Funny, most scientists I know like the show.  They realize it's an entertainment show about science, and they know that if they adhered 100% to pure scientific rigor, your average viewer would fall asleep.  It's intended as an introduction to the process of science, and it operates as one.  And it's done what few shows have... made science fun.  And let's be honest... nowadays it takes a cement truck being blown to pieces for many kids to pay attention to something.


/xkcd
//everything
///etc


The issue I have with mythbusters is that too often it's all experiment with no theory. They will test a myth that can be shown not to work on paper.
 
2014-02-10 07:49:40 AM  

ArcadianRefugee: Gough: Which pretty well sums up why MythBusters is considered a joke in scientific circles.

Just like "Star Wars" is considered a joke in scientific circles? Or the X-files?

/oh, and you're wrongGough: Which pretty well sums up why MythBusters is considered a joke in scientific circles.

Just like they consider "Star Wars" and other TV shows 'jokes'? Ha! You seem to be under the misapprehension that they are confused about the show; you sure seem to be.

Also: Mr. Hyneman, however, insists that he and the "Mythbusters" team "don't have any pretense of teaching science." His wife, he noted, is a science teacher, and he knows how difficult that profession is. "If we tried to teach science," he said, "the shows probably wouldn't be successful." "If people take away science from it," Mr. Hyneman said, "it's not our fault." But if the antics inspire people to dig deeper into learning, he said, "that's great."
---
Science teachers know a good thing when they see one, however: Mr. Hyneman and Mr. Savage were invited to speak at the annual convention of the National Science Teachers Association in March, and the California Science Teachers Association named Mr. Savage and Mr. Hyneman honorary lifetime members in October.
---
David Wallace, an associate professor of mechanical engineering at M.I.T., praises the program for "getting people interested in engineering, technology and how things work."

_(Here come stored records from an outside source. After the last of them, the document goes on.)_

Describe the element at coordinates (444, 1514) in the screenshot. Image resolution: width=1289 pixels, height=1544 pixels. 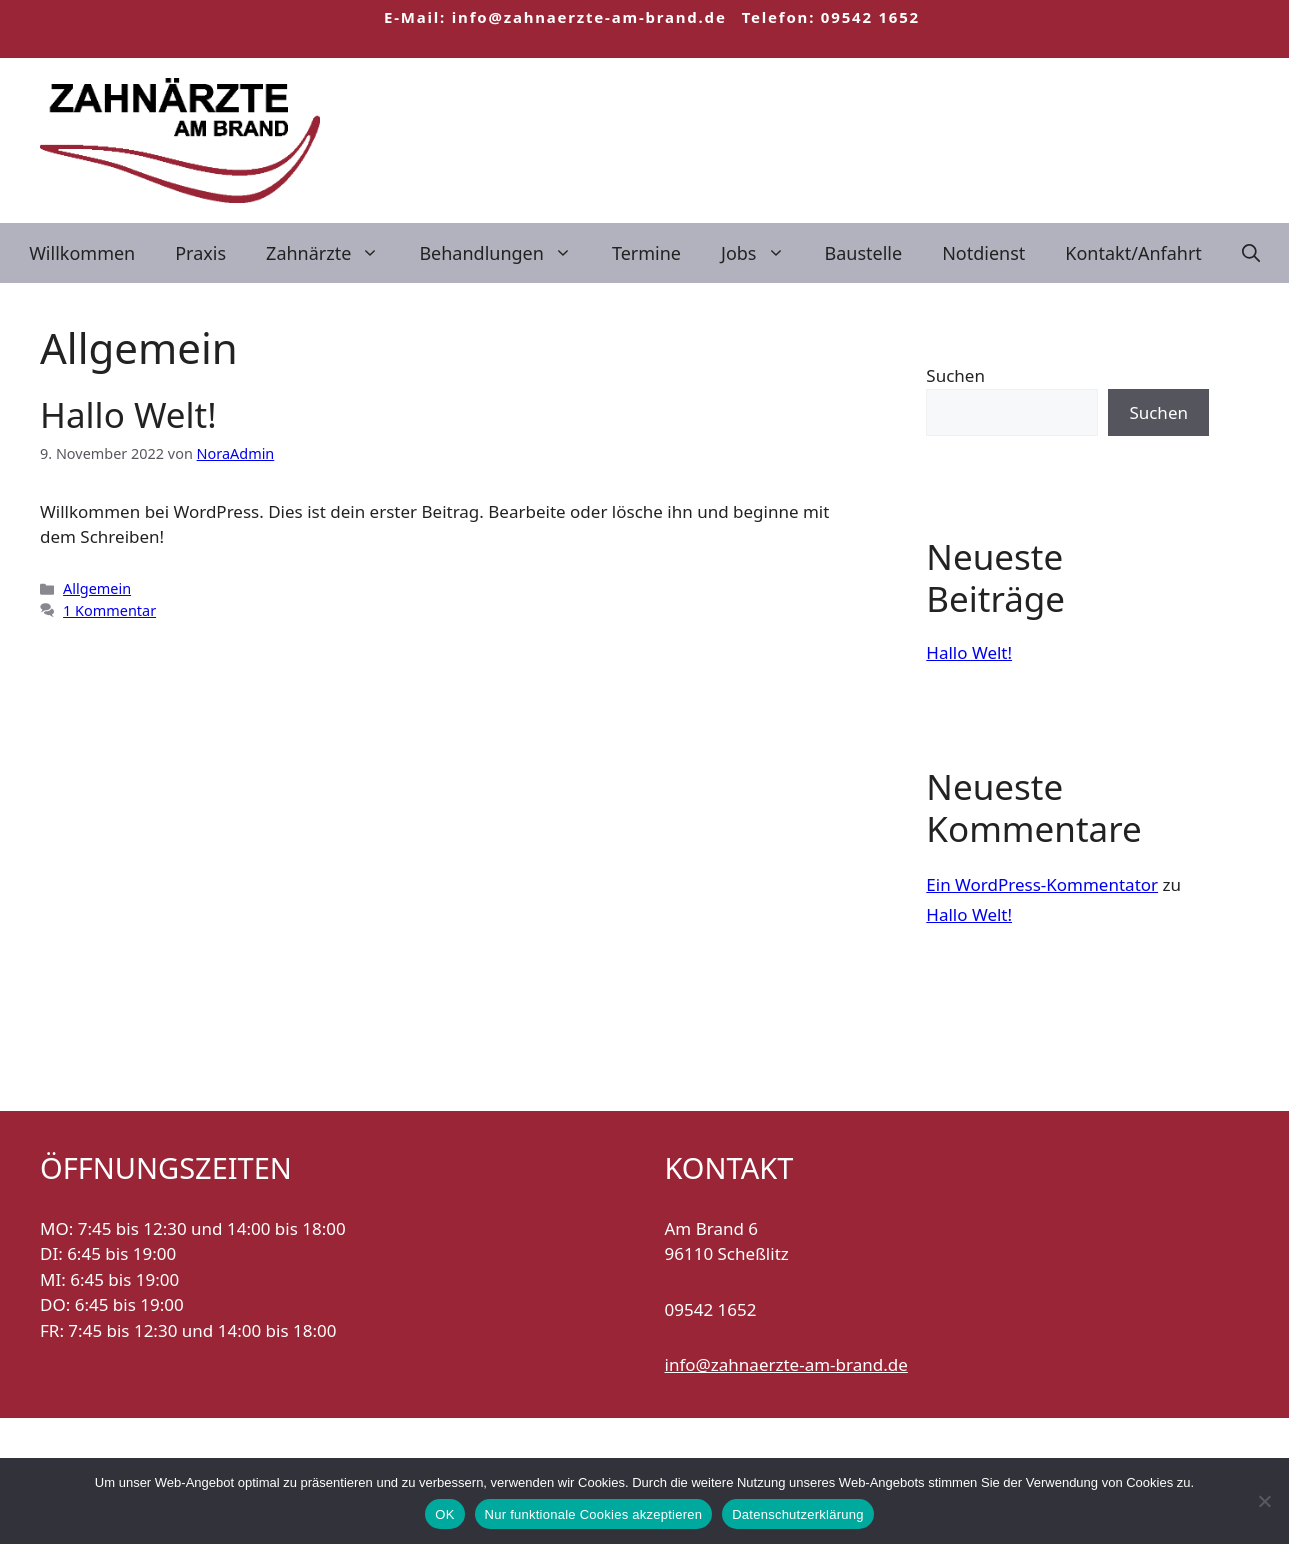 I see `OK` at that location.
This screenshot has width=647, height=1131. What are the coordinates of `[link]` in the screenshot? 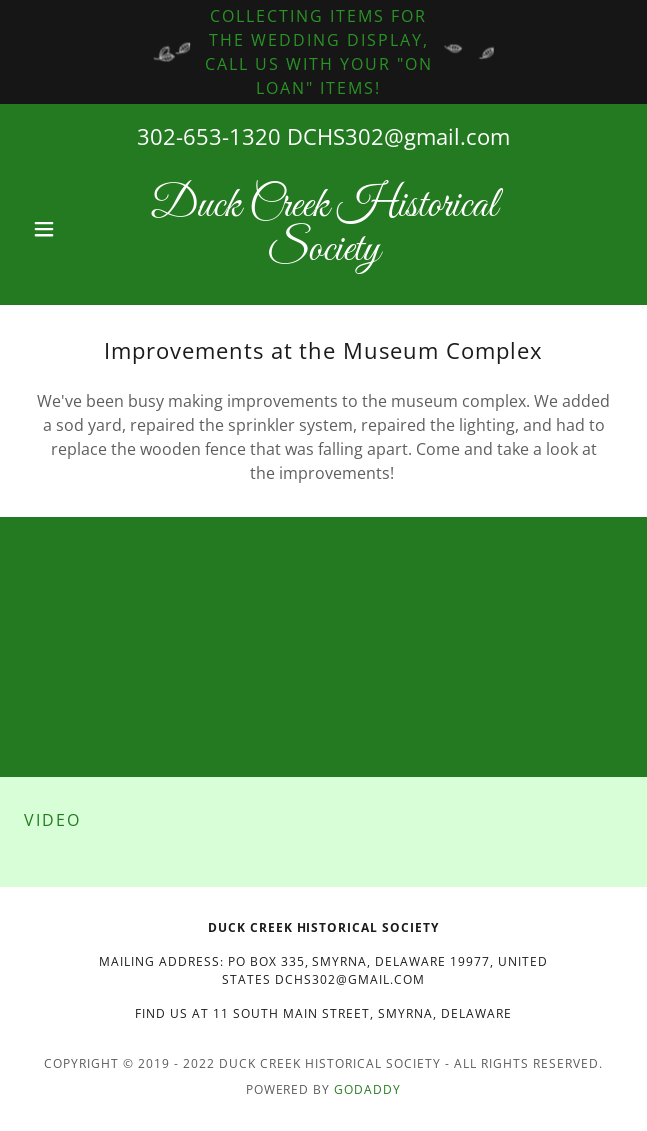 It's located at (323, 229).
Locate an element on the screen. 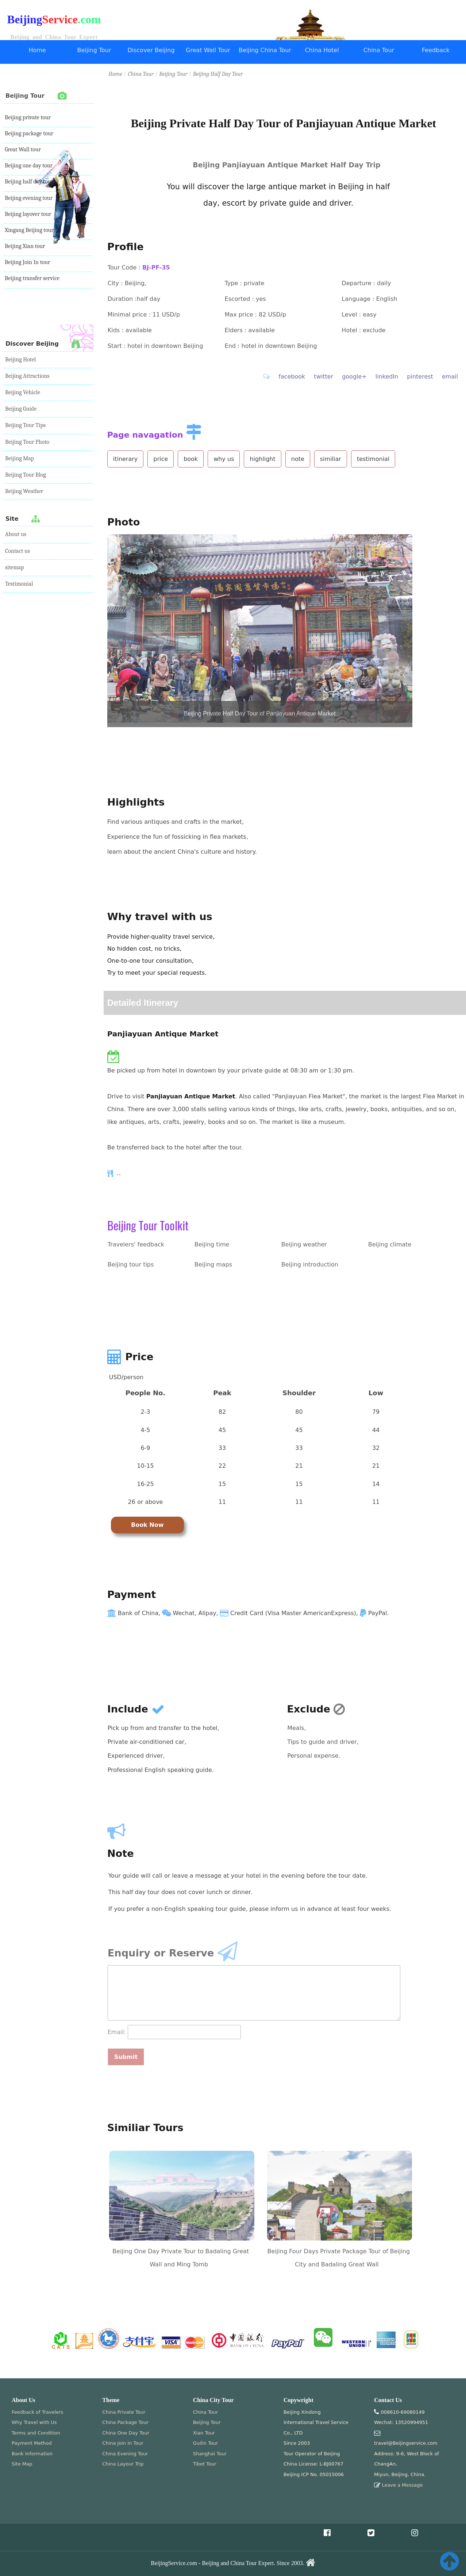  China Hotel is located at coordinates (322, 50).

They (and others) seem to know exactly what the show is, and what it means. It's really only the ... hurm ... morosophs -- those for whom the phrase "A little learning is a dangerous thing" was penned -- that seem to have the problem with the show's scientific rigor.
Those and the curmudgeons who just like to biatch about everything.


I agree the shows great and I like to watch it, I just wish theyd present more science sometimes, maybe after they test a theory.
 
2014-02-10 10:43:32 AM  

Animatronik: They will test a myth that can be shown not to work on paper.


So? The "work on paper" bookkeeping only compels the balance of surprise at the results of a test. That's part of zombie Feynman's point. If the test works despite what the paper says to expect, that's when scientists get interested.
 
2014-02-10 01:39:32 PM  
What if you use sapphire bullets of PURE LOVE?